18 years to 70 years (Adult, Older Adult)

Accepts Healthy Volunteers

No

Genders Eligible for Study

All

Description

Inclusion Criteria:

  1. Type 2 diabetes (diagnosed clinically) for at least 6 months.
  2. Aged ≥18 and ≤70 years old, male or female.
  3. Subjects who were treated with a stable dose of oral hypoglycemic agents for more than 3 months before the random visit.
  4. HbA1c is in the range of 7.5% -11.0 % by local laboratory analysis.
  5. Body mass index (BMI) ≥18 kg/m2 and ≤40kg/m2.
  6. Patients must give informed consent to this study before the trial, and voluntarily sign an informed consent form.
  7. Patients who can communicate well with the investigator and can complete the study in accordance with the research regulations.

Exclusion Criteria:

  1. Diagnosed as type 1 diabetes or other types of diabetes.
  2. Patients who have received insulin therapy for more than 7 days within 3 months before screening .
  3. Patients who have received a thiazolidinedione (TZD) or GLP-1 receptor agonist within 3 months before screening.
  4. Patients who are receiving or have received chronic (lasting more than 2 weeks) systemic glucocorticoid therapy (excluding topical drugs and inhaled preparations) within 3 months before the random visit.
  5. Patients who are receiving or have received chronic (lasting more than 2 weeks) systemic glucocorticoid therapy (excluding topical drugs and inhaled preparations) within 3 months before the random visit.
  6. Patients with hypoglycemia who have recurring severe events with conscious and/or physical changes within 3 months before screening and need help from others.
  7. Those who have experienced acute metabolic complications (ketoacidosis, lactic acidosis, or hyperosmolar coma, etc.) within 3 months before screening.
  8. Patients with obvious liver and kidney dysfunction.
  9. Hemoglobin <100g/L.
  10. When the virological test during the screening period shows that any of the following is met:

(1) HCV(hepatitis C virus) antibody is positive, and the HCV virus titer test value exceeds the upper limit of normal value; (2) HBsAg(Hepatitis B surface antigen) is positive and the HBV(hepatitis B virus) DNA test value exceeds the upper limit of normal; (3) HIV(human immunodeficiency virus) positive; (4) Active syphilis;

11. At the time of screening, there are thyroid diseases that have not been controlled with stable doses of drugs within 6 months, and the results of thyroid function tests during the screening period are abnormal and have clinical significance.

12. Uncontrolled or poorly treated high blood pressure.

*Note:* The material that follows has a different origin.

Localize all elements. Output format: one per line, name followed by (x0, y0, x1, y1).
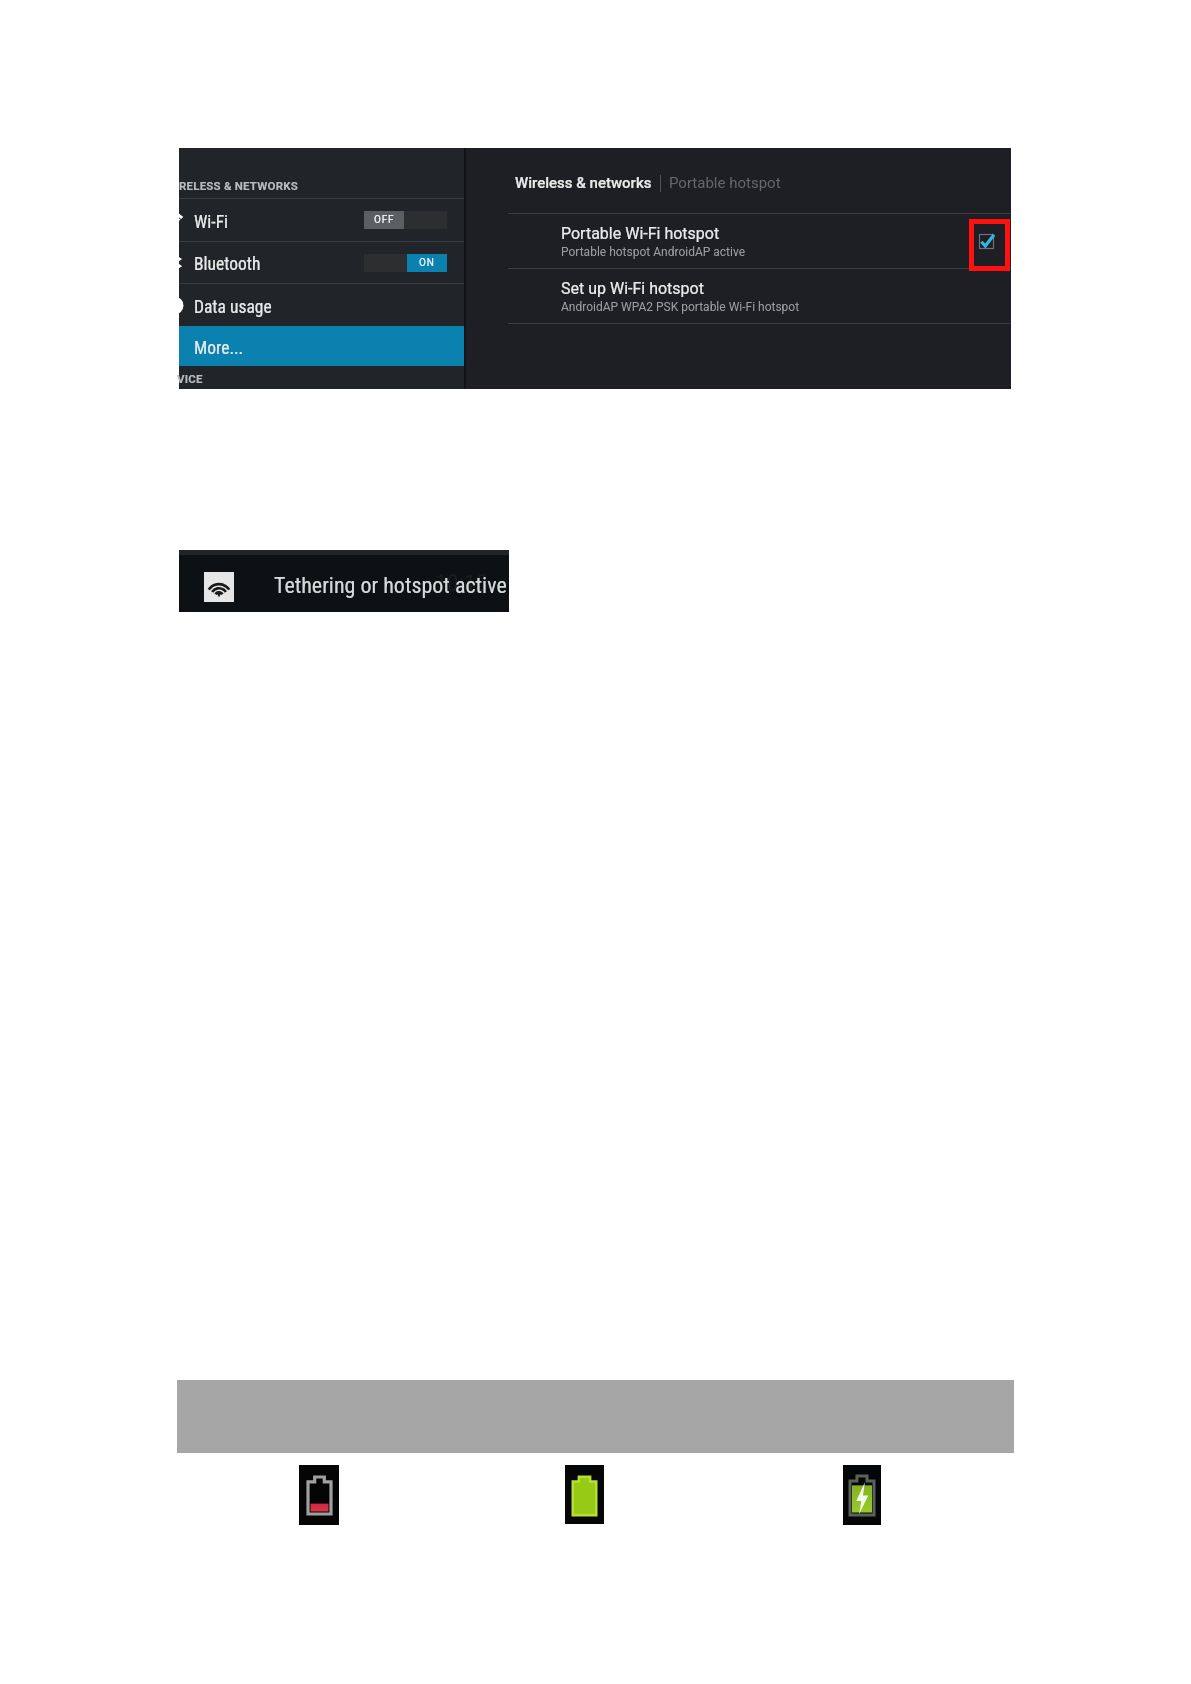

13. Those with decompensated heart failure (NYHA class III and IV), unstable angina, stroke or transient ischemic attack, myocardial infarction, severe arrhythmia, cardiac surgery or blood vessel reconstruction (including coronary artery bypass grafting or percutaneous coronary intervention) occurred within 6 months before screening.

14. Those with proliferative retinopathy or macular degeneration (macular edema) that requires urgent treatment during screening.

15. Once diagnosed as malignant tumor (except for basal cell carcinoma or squamous cell skin cancer).

16. Patients with severe chronic gastrointestinal diseases (such as active peptic ulcer) and severe infections.

17. Those who are allergic to any ingredient in insulin deglu injection and Novota®.

18.Those who participated in any other clinical trials within 3 months before screening (excluding those who failed the screening or did not use study drugs for other reasons).

19. Pregnant women, lactating women, women of childbearing age who do not take appropriate contraceptive measures during the trial period (sterilization, intrauterine device, oral contraceptives or barrier contraception).

20. Those who are judged by the investigator to be unsuitable to participate in the trial.

Study Plan

This section provides details of the study plan, including how the study is designed and what the study is measuring.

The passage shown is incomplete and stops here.